Working parents, guardians or carers know the challenge of finding the difficult balance between work and care responsibilities.
From paid parental leave to quality medical health insurance and equal pay to cover childcare costs, finding an employer that takes parents' unique needs into consideration has turn out to be a priority for workers.
With no federal oversight of workplace advantages like paid leave and care, business leaders are being asked to take the lead.
CNBC partner Just Capital checked out the policy disclosures of America's largest corporations to seek out the most effective corporations within the country that meet these requirements.
“Americans are very clear about what they believe companies should prioritize: their workers,” said Alison Omens, president of Just Capital.
Top Companies for Parents
Goldman Sachs, American Express, Decker's Outdoor, S&P Global and Splunk are the highest corporations for fogeys in 2024, in keeping with Just Capital research.
All five corporations offer the next advantages: 20 or more weeks of paid parental leave for primary and secondary caregivers; Equality of parental leave for all carers; and support subsidized look after their employees.
“What the pandemic brought to light, and remains true today, is that for working parents, especially mothers who provide a disproportionate amount of care, paid parental leave is an important part,” Omens said.
S&P Global offers 26 weeks of paid parental leave. Company employees and couple Lauren and Mario Washington told CNBC that shared parental leave had a profound impact on their family's dynamics and well-being after the birth of their second daughter in 2021.

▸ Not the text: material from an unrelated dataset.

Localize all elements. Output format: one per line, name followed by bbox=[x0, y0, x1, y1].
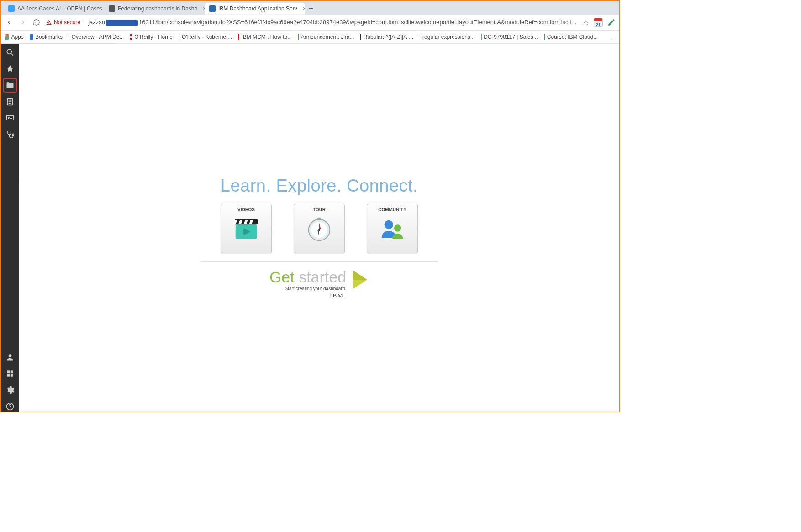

“These first few weeks seem fleeting, but they have noticeably improved our family’s balance and relationship,” Lauren said. “Mario's dedication helped our oldest daughter grow from an only child to a big sister and helped me focus on caring for our newborn and my own recovery.”
However, HR has a special perspective on the impact of parental leave on business. The more “direct cost,” in keeping with the Society for Human Resource Management (SHRM), is an worker’s salary over the variety of weeks of vacation. SHRM argues that employers' salaries are already accounted for of their budgets.
The “indirect costs” are the lack of productivity while an worker is on leave, temporary alternative and costs of administering a paid leave program.
“Paid parental leave is an expensive proposition,” said Yvette Lee, HR knowledge consultant at SHRM. “But turnover of key talent can be even more costly.”
Lee said investing in paid parental leave and similar measures could make sense in the long term.
Many corporations have introduced measures to make sure equal opportunities within the workplace for all employees.
Deckers Outdoor is aiming for gender parity in leadership positions by 2030, and Goldman Sachs has set a hiring goal of fifty% and 40% for hiring women in entry-level and leadership roles, respectively.
“We invest in our success as a company by investing in our people,” said an S&P Global spokesperson.